Task to carry out >>
Within the listing below, please copy exactly the lines between the line holding "Specialised Client Services (383, 1037)" and the line holding "Service Locations (257, 206)", inclusive.

Source material >>
###
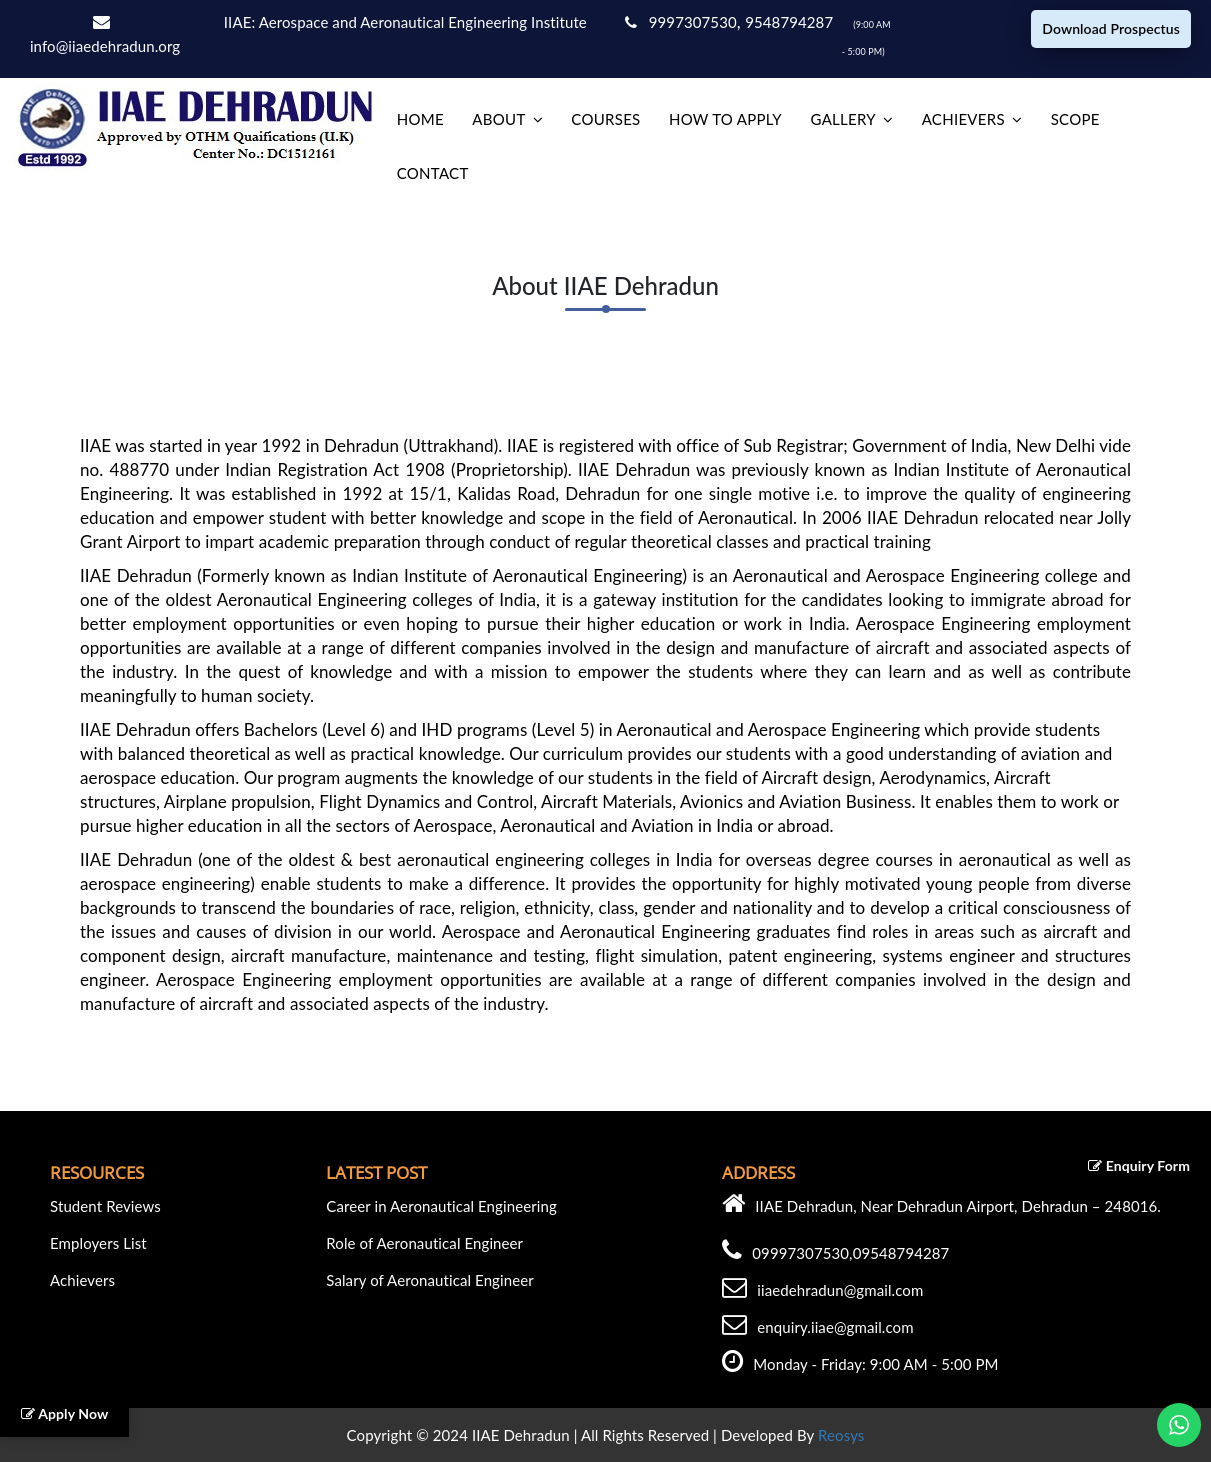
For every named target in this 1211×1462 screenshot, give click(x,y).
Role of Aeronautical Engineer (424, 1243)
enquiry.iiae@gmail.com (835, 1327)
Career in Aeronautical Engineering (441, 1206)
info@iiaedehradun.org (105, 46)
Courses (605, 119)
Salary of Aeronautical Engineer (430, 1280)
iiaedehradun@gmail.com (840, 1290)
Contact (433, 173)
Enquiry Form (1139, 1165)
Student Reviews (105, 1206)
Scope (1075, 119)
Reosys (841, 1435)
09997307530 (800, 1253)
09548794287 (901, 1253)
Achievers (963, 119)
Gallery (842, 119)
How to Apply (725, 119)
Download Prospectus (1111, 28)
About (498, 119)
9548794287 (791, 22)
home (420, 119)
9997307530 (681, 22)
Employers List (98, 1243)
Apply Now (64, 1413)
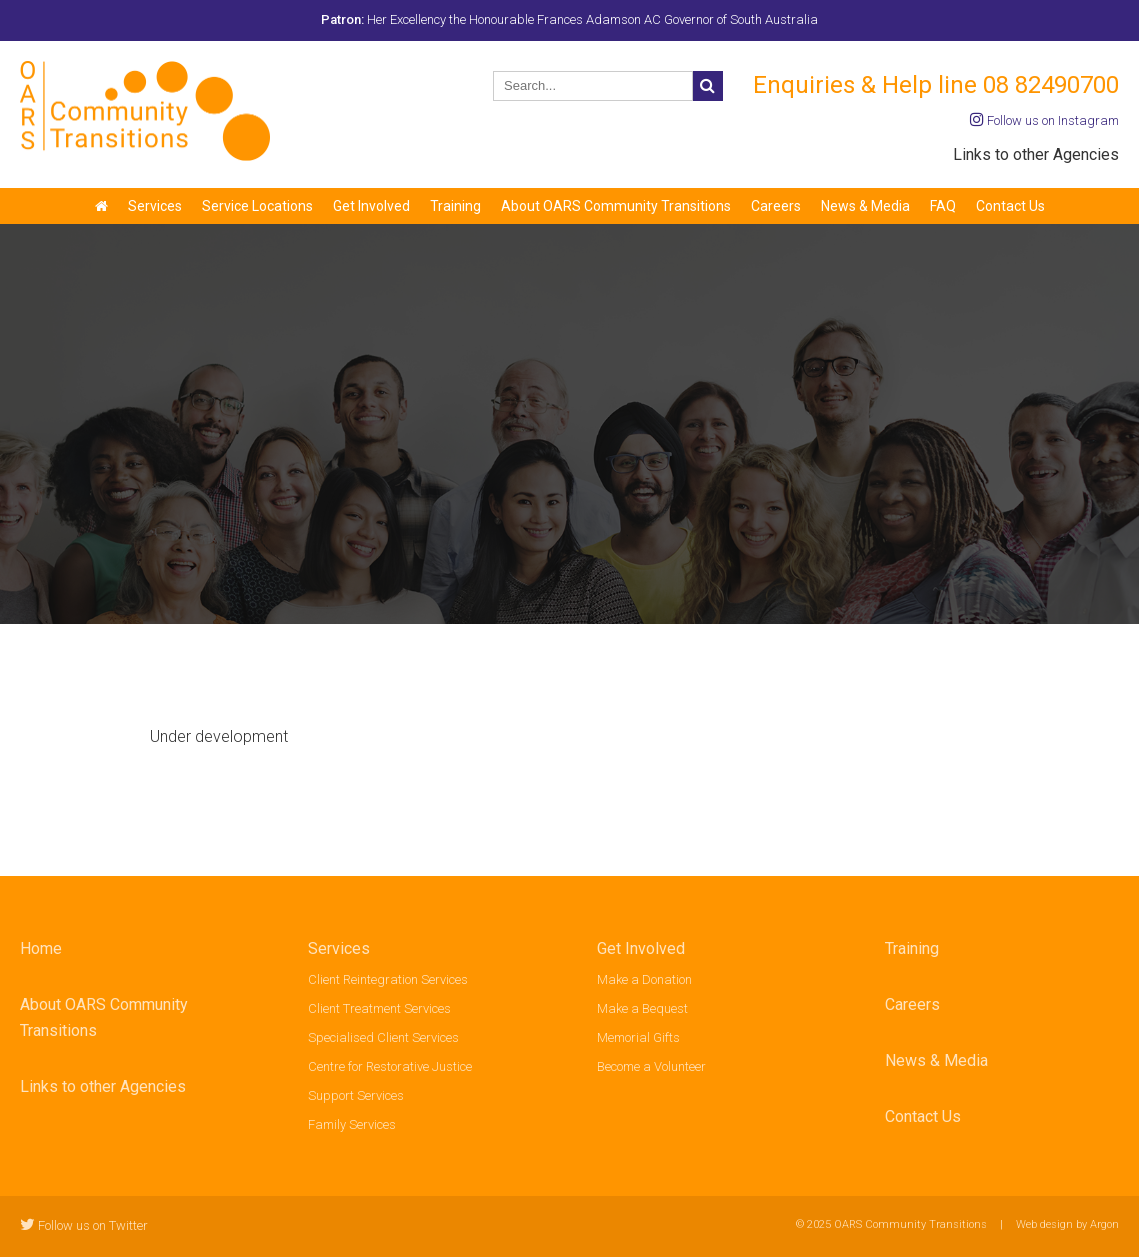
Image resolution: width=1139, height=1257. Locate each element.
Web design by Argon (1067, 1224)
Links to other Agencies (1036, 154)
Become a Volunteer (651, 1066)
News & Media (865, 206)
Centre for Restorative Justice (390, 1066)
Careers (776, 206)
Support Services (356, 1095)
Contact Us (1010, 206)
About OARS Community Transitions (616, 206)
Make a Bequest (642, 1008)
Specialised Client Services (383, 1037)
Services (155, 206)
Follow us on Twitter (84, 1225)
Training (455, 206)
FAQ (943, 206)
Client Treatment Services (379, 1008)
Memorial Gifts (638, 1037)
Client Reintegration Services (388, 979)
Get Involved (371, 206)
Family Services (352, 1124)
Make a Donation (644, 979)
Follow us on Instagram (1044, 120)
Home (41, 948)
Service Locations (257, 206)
###
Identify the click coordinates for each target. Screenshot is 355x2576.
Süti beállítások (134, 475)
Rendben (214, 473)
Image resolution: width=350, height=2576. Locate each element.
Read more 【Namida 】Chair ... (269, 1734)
###
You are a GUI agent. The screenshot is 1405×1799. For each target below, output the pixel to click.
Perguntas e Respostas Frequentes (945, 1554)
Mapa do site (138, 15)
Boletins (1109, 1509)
###
Reply >>
Specialised Client Services (383, 1037)
Services (155, 206)
Follow us on Twitter (84, 1225)
Training (455, 206)
FAQ (943, 206)
Client Treatment Services (379, 1008)
Memorial Gifts (638, 1037)
Client Reintegration Services (388, 979)
Get Involved (371, 206)
Family Services (352, 1124)
Make a Donation (644, 979)
Follow us on Instagram (1044, 120)
Home (41, 948)
Service Locations (257, 206)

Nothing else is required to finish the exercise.